## [TASK STATEMENT]
Tally the lines in the listing below that hold the string "を更新しました", and reply with that tally alone.

## [RECORDS]
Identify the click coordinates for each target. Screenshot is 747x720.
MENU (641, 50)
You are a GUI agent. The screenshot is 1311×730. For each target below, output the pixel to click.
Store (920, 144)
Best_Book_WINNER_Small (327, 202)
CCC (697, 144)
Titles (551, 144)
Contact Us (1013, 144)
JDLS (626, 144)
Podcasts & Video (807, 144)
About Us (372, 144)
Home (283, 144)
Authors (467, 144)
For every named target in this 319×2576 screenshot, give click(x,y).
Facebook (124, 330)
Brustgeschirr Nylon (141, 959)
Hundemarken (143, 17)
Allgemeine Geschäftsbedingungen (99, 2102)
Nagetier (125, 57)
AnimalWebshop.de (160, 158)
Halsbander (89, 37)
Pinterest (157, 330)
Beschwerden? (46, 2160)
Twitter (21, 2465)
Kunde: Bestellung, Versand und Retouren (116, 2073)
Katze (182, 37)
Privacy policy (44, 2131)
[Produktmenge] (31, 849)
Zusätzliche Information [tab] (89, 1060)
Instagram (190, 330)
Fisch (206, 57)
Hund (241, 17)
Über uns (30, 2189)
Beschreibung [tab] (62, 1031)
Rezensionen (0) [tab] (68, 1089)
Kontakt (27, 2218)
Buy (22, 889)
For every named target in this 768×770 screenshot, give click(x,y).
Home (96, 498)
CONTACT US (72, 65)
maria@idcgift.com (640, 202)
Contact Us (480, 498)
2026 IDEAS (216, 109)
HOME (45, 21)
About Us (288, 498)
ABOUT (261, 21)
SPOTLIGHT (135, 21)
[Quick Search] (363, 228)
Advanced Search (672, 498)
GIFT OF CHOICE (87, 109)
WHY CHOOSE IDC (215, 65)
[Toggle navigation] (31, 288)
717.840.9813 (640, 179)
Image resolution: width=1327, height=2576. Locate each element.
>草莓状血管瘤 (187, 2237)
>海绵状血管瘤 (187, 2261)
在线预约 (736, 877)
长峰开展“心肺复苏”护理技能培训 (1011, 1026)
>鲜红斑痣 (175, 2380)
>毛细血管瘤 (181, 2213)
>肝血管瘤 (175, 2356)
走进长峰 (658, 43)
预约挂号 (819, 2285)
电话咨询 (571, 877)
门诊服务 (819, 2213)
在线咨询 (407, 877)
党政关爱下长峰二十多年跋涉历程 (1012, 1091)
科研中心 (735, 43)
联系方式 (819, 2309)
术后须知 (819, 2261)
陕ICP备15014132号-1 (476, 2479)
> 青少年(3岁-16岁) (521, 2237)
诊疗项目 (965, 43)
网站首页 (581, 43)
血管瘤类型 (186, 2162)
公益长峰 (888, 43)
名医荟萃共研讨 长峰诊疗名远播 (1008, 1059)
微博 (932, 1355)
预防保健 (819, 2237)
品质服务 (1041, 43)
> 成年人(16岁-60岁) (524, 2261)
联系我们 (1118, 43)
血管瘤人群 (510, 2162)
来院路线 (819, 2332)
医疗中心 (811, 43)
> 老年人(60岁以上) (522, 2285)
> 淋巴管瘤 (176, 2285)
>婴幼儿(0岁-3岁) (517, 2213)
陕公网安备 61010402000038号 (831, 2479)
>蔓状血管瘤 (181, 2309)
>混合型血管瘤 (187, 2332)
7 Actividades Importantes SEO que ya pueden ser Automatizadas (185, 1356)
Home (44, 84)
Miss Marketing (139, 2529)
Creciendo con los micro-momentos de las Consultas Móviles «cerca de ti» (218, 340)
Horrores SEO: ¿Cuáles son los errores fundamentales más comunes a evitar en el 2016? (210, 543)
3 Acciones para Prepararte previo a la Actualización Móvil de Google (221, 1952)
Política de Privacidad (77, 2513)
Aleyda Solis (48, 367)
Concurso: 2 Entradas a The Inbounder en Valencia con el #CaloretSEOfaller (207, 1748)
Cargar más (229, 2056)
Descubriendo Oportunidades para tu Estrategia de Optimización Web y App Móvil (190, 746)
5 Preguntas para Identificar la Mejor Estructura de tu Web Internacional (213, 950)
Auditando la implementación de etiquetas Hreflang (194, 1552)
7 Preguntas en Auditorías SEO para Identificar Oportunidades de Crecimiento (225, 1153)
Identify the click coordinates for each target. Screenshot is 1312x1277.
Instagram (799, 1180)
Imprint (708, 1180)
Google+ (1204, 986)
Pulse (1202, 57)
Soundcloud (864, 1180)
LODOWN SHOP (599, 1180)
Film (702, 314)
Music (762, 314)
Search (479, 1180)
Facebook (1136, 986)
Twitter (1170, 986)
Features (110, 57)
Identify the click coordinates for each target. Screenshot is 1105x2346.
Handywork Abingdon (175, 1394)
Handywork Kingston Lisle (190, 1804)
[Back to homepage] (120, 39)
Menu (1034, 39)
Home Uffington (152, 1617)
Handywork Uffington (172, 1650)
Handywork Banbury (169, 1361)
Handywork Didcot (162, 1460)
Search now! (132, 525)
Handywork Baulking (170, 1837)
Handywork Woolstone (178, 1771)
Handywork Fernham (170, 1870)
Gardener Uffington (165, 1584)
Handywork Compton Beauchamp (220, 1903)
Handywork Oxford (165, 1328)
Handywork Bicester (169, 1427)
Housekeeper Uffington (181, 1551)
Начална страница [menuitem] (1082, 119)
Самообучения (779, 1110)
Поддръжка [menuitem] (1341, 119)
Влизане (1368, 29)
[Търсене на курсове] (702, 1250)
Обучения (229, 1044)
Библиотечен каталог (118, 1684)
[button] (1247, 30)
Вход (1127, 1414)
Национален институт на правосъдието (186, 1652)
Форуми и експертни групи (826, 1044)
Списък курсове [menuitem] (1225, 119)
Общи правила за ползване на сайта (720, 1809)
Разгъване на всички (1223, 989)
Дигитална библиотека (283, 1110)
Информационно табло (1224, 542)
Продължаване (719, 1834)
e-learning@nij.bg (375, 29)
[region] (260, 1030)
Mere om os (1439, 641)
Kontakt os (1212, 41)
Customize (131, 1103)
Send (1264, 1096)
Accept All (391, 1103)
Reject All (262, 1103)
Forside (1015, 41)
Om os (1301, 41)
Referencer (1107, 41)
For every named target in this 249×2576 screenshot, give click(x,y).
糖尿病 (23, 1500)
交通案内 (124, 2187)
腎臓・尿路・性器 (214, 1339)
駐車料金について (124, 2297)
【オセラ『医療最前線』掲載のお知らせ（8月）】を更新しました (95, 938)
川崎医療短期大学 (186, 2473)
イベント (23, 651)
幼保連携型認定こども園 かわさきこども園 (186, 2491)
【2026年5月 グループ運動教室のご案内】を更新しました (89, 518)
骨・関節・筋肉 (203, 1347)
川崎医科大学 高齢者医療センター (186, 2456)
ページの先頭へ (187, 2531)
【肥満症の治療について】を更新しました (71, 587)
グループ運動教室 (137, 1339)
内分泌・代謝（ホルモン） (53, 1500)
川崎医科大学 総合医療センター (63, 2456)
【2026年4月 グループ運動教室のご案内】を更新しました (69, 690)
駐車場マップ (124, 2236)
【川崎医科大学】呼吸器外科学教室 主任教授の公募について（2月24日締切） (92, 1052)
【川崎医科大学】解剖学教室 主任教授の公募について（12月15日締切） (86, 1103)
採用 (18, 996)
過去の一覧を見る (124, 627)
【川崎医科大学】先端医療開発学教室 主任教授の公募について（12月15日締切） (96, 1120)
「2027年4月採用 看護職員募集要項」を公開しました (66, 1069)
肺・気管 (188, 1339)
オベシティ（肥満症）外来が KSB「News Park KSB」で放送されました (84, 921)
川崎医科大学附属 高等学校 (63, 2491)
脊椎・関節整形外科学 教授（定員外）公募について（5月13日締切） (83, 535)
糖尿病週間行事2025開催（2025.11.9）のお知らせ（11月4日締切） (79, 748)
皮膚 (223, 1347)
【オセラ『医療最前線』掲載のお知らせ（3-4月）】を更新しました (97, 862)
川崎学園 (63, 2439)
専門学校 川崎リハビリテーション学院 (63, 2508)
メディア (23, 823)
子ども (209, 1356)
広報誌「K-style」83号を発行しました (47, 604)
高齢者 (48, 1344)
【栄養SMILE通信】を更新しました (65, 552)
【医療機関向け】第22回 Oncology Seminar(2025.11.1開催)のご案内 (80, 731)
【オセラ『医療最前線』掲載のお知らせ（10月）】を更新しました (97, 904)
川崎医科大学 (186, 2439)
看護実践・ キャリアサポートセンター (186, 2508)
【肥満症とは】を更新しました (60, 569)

## [RESPONSE BOX]
8